Home sweet home

Families welcome 270 more troops home from war

Photos

Leader photo by TAMMY SHARP

Sgt.1st Class Sean Kirchner and his family drink one another in after more than a year of separation while he was deployed to Iraq. Sean, Jr., 10, bursts out with all he's been saving up to tell his dad while Chloe, 4, held by her mother and Sean's stepmother, Regina, looks as if she could eat her big brother up. Other brothers and sisters, and even Grandma, crowd around. In all, 33 members of his family were at the Youth Fitness Center at Fort Polk to welcome Kirchner home on Thursday.

  

Yellow Pages

By Tammy Sharp
Posted Jan 09, 2009 @ 08:59 AM

The Kirchner clan had a goodly portion of the Youth Fitness Center at Fort Polk staked out as all 33 of them waited for their soldier, Sgt. 1st Class Sean Kirchner, to step inside, home at last from his 14 and a half month deployment to Iraq.
"Chloe planned to pack her bags two weeks ago," said Sean's stepmother, Regina, of Sean's little sister, who is four years old. "She was going to Iraq to get her brother."
But the wait continued at the gym and kept some on the edge of their seats as they watched a video of the 270 soldiers disembarking from their plane in Alexandria.
Then, the double doors opened and there they were in the flesh; upright, strong and unharmed, soldiers of the 4th Brigade 10th Mountain Division filed into the gym and lined up opposite their family members. Wives wiped tears away as children grinned and wiggled when they saw their fathers.
Some were deprived of that first glimpse as the soldiers kept marching in, a single file that soon became a sea of camoflage.
"Wives, children, mothers, fathers and grandparents go find your soldier," said Garrison Commander Col.

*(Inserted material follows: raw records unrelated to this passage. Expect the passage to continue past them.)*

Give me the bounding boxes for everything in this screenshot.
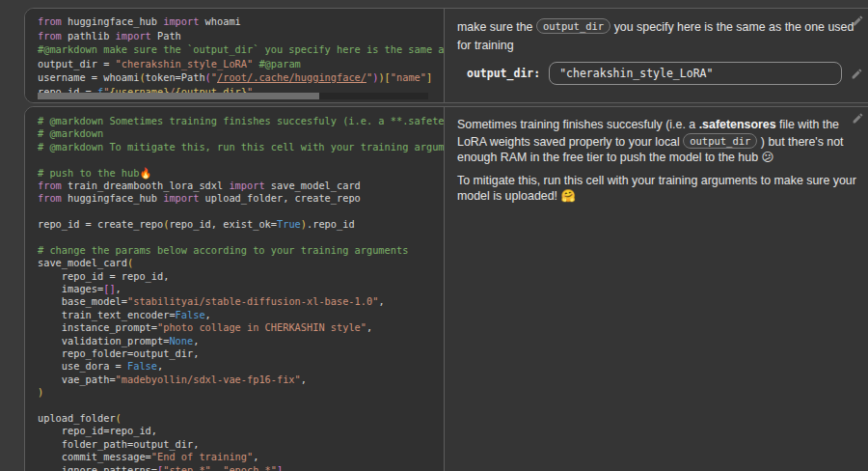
code-line: images=[], — [38, 283, 444, 295]
code-line: upload_folder( — [38, 412, 444, 425]
code-line: commit_message="End of training", — [38, 451, 444, 463]
scrollbar-thumb[interactable] — [38, 93, 319, 99]
code-line — [38, 232, 444, 244]
param-label: output_dir: — [467, 65, 540, 83]
code-line — [38, 400, 444, 412]
edit-pencil-icon[interactable] — [851, 68, 863, 80]
markdown-panel: Sometimes training finishes succesfuly (… — [445, 107, 868, 471]
inline-code-pill: output_dir — [536, 18, 610, 34]
code-line: username = whoami(token=Path("/root/.cac… — [38, 70, 444, 85]
output-dir-input[interactable] — [549, 62, 842, 85]
markdown-paragraph: Sometimes training finishes succesfuly (… — [457, 117, 863, 166]
markdown-paragraph: make sure the output_dir you specify her… — [457, 18, 863, 55]
code-line — [38, 153, 444, 166]
code-line: train_text_encoder=False, — [38, 309, 444, 321]
code-line: vae_path="madebyollin/sdxl-vae-fp16-fix"… — [38, 374, 444, 386]
code-line: repo_id=repo_id, — [38, 425, 444, 437]
markdown-paragraph: To mitigate this, run this cell with you… — [457, 173, 863, 205]
code-line: repo_id = create_repo(repo_id, exist_ok=… — [38, 218, 444, 231]
code-line: folder_path=output_dir, — [38, 438, 444, 451]
code-line: repo_folder=output_dir, — [38, 347, 444, 360]
code-line: base_model="stabilityai/stable-diffusion… — [38, 295, 444, 308]
code-line: from pathlib import Path — [38, 29, 444, 43]
code-line: from huggingface_hub import upload_folde… — [38, 192, 444, 205]
code-cell-output-dir: from huggingface_hub import whoamifrom p… — [24, 8, 868, 103]
code-line: use_dora = False, — [38, 360, 444, 373]
edit-pencil-icon[interactable] — [852, 112, 864, 125]
code-line: from huggingface_hub import whoami — [38, 14, 444, 29]
form-panel: make sure the output_dir you specify her… — [445, 9, 868, 102]
inline-code-pill: output_dir — [683, 133, 757, 149]
code-editor[interactable]: from huggingface_hub import whoamifrom p… — [25, 9, 445, 102]
code-lines: # @markdown Sometimes training finishes … — [25, 107, 444, 471]
code-line: validation_prompt=None, — [38, 335, 444, 347]
code-line: save_model_card( — [38, 257, 444, 269]
edit-pencil-icon[interactable] — [852, 14, 864, 27]
code-line: repo_id = repo_id, — [38, 270, 444, 283]
code-line: # push to the hub🔥 — [38, 167, 444, 180]
code-line: from train_dreambooth_lora_sdxl import s… — [38, 180, 444, 192]
code-line: # change the params below according to y… — [38, 244, 444, 257]
code-line: # @markdown To mitigate this, run this c… — [38, 141, 444, 153]
code-editor[interactable]: # @markdown Sometimes training finishes … — [25, 107, 445, 471]
code-line: # @markdown — [38, 127, 444, 140]
code-line: output_dir = "cherakshin_style_LoRA" #@p… — [38, 57, 444, 71]
code-lines: from huggingface_hub import whoamifrom p… — [25, 9, 444, 98]
param-form-row: output_dir: — [457, 62, 863, 85]
horizontal-scrollbar[interactable] — [38, 93, 428, 99]
code-line: ignore_patterns=["step_*", "epoch_*"], — [38, 464, 444, 471]
code-line: #@markdown make sure the `output_dir` yo… — [38, 42, 444, 57]
code-cell-push-to-hub: # @markdown Sometimes training finishes … — [24, 106, 868, 471]
code-line — [38, 206, 444, 218]
bold-text: .safetensores — [699, 118, 776, 131]
code-line: ) — [38, 386, 444, 399]
code-line: instance_prompt="photo collage in CHERKA… — [38, 321, 444, 334]
code-line: # @markdown Sometimes training finishes … — [38, 115, 444, 127]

David Sage, after a brief ceremony in which he welcomed the returning soldiers home.
And then the two groups, at first facing each other and separated by a scant few yards of gym floor, became one again, the months and miles of separation falling away.
Some knew exactly where their soldier was and made beelines to get there for that first touch.
The Kirchner clan had to endure a longer wait as they had not seen Sean come in. Tammy, his wife, stood on a chair with her two sons, Sean, Jr., 10, and Dalton, 6, to scan the room for her husband.
After what seemed like an eternity, her face bloomed and she began snaking through the crowd, a line of fifteen children and just as many adults streaming out behind her.
Sean is big brother to 13 children, most under the age of 14.
"All of the kids started out as foster kids," Sean, 37, said later. "My dad and stepmom ended up adopting them. Chloe was a newborn when they got her. All of them were really young. They're great kids."
And clearly they think the same of him, as they swarmed him when they finally reached him across the gym.
First the wife, then the children, was the order of business as Sean and Tammy wrapped their arms around each other. Then Sean, Jr. and Dalton were there getting in on the action followed closely by Chloe and a dozen more kids. Sean's parents and grandparents reached over the heads of the children to touch him, while others had to settle for a wave and the promise of more contact later.
The gymnasium quickly emptied as families gathered up their soldiers to go home.
Once outside, soldiers tossed their rucksacks into vehicles and headed for home. The Kirchners had planned a pizza party.
"I'm kind of relieved now," said Tammy of Sean's return. "It's like ten thousand pounds off our shoulders." Her first thoughts when she laid eyes on him were "He's home safe, all in one piece and not hurt," she said.
The couple have been married for eleven year, and this is not the first time they've been separated for a long deployment.
In fact, Sean said, the last three Christmases he and his unit have spent deployed, first to Afghanistan, then the last two in Iraq. In all, Sean has been deployed three times.
"That's pretty much the hardest part, missing anniversaries and birthdays and first days of school," said the soldier who is from Cleveland, Texas.
Now that he's home, he plans to take advantage of that family time and get in some hunting and fishing with his boys, he said.
But his immediate plan was for a hot shower.
"It's the first time he's gotten to take a really hot shower in a good while," said Tammy who plans on keeping him to herself and her boys as much as possible over the coming weeks. 
"I'm ready to be selfish now," she said. "We're going to do whatever he wants to do. We're not making any plans because he's been on a schedule for the last 14 and a half months. It's all about him right now."